The Graphics Card or Video Card as it is also known allows your Computer to display thousands of colours and images to your display. Some computers have a graphics card built-in to the motherboard this are usually low spec cards and normally use memory from your system (RAM) to run.
The most common reason for a graphics card upgrade is to allow users to run games faster and more smoothly or to add TV/DVI out to your system.
Steps to Install a Graphics Card:
Wearing an anti-static wristband is preferable whenever working with sensitive electrical equipment. Keeping one hand on a metal part of the case will have the same effect, though you may need both hands when installing certain items of hardware.
If you are replacing an old card, you will need to remove it by loosening the screw holding the backing plate to the case and carefully sliding the card out of the slot. You may also have to undo a clip depending on the design of your motherboard.

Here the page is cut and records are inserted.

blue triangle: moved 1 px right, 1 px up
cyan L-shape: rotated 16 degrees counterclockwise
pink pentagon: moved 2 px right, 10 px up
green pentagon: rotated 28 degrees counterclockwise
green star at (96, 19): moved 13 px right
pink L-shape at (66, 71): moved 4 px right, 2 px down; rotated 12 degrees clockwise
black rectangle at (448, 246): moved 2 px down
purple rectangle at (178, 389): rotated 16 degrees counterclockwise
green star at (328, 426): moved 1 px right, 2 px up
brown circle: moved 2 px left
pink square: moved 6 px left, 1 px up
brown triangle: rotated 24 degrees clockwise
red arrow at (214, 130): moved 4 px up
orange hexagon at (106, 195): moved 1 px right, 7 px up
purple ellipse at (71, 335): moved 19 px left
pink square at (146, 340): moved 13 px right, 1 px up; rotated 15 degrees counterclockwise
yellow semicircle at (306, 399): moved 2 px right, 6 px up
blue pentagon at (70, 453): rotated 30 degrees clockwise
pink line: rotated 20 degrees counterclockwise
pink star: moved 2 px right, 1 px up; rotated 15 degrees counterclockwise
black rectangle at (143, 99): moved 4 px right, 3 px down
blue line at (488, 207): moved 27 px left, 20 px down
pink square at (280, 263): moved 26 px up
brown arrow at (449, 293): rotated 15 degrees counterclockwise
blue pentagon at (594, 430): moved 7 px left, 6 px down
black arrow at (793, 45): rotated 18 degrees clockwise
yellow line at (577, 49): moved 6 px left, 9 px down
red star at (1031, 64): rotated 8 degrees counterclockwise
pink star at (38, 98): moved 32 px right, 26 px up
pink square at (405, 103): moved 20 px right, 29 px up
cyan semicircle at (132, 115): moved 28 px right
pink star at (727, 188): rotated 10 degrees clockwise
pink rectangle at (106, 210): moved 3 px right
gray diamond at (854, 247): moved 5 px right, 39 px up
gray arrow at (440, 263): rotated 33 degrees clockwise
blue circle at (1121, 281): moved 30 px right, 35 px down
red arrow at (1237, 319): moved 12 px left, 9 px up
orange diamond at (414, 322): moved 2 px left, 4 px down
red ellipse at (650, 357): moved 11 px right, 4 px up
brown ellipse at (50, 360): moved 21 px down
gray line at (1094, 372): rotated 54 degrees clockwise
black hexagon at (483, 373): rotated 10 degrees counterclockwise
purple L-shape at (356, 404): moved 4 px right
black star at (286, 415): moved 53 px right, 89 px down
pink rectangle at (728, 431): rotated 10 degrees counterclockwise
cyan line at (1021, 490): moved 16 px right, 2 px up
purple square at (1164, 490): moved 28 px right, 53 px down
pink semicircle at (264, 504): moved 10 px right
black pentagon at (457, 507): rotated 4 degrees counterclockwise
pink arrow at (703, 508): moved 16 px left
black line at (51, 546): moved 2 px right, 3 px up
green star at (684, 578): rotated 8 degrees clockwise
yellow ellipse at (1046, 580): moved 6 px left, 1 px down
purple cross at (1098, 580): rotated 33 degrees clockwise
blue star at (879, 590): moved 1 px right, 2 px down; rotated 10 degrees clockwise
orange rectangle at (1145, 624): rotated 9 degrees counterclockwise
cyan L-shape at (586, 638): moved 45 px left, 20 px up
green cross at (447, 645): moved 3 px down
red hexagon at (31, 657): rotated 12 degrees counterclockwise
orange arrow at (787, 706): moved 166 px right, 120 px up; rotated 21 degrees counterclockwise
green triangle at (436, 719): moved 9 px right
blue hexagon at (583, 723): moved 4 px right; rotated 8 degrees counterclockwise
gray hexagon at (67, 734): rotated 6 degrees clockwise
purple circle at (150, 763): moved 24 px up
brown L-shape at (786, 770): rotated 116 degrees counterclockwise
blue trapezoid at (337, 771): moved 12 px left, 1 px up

Alternatively, you may need to remove the backing plate in front of the AGP or PCI-E slot. Simply remove the screw and slide the backing plate out of the case. For some graphics cards, you may need to remove two adjacent backing plates as the size of the heatsink and fan dictates that the card is double the height of an ordinary expansion card.
Next, remove the new card from its anti-static bag and line the card up with the slot. AGP slots tend to be brown and set back from the PCI slots, whereas PCI-E slots are longer and tend to be black. Push down on the card until it sits firmly within its slot. Push the plastic catch up on the slot to further secure the card.
Secure the backing plate by screwing it firmly to the case. Check that the card cannot move and that the fan on the GPU is clear of obstructions such as floating cables.
Finally, check whether or not your new card requires an additional power source. Some of the more powerful PCI-E cards have a square four-pin power connector slot, so you may need to purchase an additional cable to convert a molex connector if one hasn't been bundled with your graphics card.
Finally, replace the sides of your case and reconnect the cable to your machine.
Boot up your PC and make sure that the POST and Windows splash screens are displayed. This indicates that your card is installed and functioning correctly.
If the display does not show first power down and recheck the card connector as this may of become knocked if yhe system case had been moved.
Once Windows has started, you may be prompted to install drivers for your new card. You may be best cancelling this dialogue and then running the installation program on the driver CD that came with your card. This will install the drivers as well as giving you the option to install other bundled software such as tweaking utilities or DVD playing software.
Once you have installed the new drivers and rebooted, you should be able to reset your desktop resolution by going to the desktop, right clicking, selecting properties and then heading to the Settings tab.
You should also visit the manufacturer's website and check for newer drivers, as these will offer optimum performance and iron out glitches with previous driver versions.